*** SUPPLIED RECORDS Section Begins ***

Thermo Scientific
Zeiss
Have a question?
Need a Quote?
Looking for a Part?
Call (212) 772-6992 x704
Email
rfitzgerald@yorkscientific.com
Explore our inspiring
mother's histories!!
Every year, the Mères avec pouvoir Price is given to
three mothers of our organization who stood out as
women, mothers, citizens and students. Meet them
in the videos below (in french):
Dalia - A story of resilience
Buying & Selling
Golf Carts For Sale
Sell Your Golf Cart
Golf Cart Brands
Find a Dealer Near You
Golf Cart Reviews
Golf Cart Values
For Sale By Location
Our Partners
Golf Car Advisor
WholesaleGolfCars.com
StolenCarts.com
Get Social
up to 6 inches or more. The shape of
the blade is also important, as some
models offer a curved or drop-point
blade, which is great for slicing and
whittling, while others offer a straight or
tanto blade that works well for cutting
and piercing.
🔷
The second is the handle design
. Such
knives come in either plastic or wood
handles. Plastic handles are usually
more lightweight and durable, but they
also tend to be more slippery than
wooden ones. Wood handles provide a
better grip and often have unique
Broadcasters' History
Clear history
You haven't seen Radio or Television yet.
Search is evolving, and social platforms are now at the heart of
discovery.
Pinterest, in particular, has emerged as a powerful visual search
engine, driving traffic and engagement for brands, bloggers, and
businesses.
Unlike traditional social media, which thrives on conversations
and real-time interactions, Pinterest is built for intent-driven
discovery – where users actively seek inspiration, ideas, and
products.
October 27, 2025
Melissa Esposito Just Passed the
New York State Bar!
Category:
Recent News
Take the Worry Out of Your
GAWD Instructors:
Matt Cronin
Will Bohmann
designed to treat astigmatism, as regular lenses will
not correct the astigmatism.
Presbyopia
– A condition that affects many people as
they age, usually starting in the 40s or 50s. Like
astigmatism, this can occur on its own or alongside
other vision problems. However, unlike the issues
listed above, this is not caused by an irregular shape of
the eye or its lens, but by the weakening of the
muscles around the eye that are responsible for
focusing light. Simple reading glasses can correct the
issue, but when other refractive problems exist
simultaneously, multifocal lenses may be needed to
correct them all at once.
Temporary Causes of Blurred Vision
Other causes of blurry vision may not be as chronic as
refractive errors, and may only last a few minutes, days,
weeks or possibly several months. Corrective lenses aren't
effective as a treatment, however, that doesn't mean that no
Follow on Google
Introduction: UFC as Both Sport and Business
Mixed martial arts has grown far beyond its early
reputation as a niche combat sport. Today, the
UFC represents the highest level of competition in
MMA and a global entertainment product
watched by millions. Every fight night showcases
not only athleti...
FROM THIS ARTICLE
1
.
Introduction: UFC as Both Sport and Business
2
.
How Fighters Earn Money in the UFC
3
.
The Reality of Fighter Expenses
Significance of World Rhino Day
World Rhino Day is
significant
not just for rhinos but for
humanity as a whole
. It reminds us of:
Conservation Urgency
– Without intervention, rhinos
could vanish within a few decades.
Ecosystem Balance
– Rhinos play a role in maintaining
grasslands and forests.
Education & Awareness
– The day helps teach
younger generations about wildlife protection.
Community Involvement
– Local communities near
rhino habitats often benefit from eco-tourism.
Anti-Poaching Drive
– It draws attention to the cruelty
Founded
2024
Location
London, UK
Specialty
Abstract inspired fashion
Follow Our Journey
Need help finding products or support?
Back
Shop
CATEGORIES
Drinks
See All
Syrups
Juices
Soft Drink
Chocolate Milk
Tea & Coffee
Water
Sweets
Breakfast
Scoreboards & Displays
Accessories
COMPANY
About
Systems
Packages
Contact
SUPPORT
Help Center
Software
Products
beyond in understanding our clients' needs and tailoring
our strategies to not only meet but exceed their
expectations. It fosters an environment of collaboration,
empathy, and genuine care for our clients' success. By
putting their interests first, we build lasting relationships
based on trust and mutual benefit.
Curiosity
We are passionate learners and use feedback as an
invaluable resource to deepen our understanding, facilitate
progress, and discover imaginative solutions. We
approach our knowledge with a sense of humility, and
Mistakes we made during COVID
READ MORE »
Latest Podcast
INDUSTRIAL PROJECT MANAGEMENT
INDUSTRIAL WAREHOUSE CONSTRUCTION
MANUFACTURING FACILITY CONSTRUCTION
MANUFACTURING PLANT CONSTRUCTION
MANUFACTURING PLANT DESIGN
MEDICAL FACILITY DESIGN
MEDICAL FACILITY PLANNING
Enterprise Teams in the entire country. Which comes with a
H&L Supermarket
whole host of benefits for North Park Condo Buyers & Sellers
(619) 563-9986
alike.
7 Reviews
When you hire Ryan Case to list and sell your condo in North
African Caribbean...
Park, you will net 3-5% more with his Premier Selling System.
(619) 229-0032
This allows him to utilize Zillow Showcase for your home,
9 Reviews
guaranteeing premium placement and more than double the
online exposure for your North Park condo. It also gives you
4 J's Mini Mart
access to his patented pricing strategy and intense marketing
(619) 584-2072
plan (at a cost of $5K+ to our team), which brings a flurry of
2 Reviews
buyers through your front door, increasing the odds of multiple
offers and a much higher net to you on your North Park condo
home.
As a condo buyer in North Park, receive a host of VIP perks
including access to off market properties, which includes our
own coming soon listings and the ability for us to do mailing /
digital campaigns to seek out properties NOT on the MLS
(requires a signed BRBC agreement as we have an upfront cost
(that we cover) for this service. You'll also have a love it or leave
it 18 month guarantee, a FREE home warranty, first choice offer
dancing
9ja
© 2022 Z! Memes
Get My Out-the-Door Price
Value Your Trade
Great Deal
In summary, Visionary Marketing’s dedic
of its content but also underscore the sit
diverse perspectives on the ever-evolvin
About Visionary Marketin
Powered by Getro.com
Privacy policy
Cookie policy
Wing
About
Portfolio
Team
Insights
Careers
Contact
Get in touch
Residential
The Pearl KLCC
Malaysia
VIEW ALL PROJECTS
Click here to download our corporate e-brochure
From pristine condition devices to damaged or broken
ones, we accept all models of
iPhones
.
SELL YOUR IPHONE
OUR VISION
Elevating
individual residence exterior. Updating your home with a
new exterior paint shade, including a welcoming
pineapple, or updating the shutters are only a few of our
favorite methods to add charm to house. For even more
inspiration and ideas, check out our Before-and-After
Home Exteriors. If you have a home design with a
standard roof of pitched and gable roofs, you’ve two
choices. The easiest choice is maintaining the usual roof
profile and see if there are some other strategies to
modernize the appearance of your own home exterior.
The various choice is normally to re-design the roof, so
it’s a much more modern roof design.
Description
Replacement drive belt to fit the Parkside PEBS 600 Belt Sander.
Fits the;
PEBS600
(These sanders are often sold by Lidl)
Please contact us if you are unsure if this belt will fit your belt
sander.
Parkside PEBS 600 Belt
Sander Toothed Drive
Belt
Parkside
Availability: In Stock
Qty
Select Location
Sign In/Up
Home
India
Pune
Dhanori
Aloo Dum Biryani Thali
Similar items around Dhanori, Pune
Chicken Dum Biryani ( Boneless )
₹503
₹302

*** SUPPLIED RECORDS Section Ends ***

Copy out each line of the data that includes the string "much".

[WRITTEN SOLUTION]:
offers and a much higher net to you on your North Park condo
it’s a much more modern roof design.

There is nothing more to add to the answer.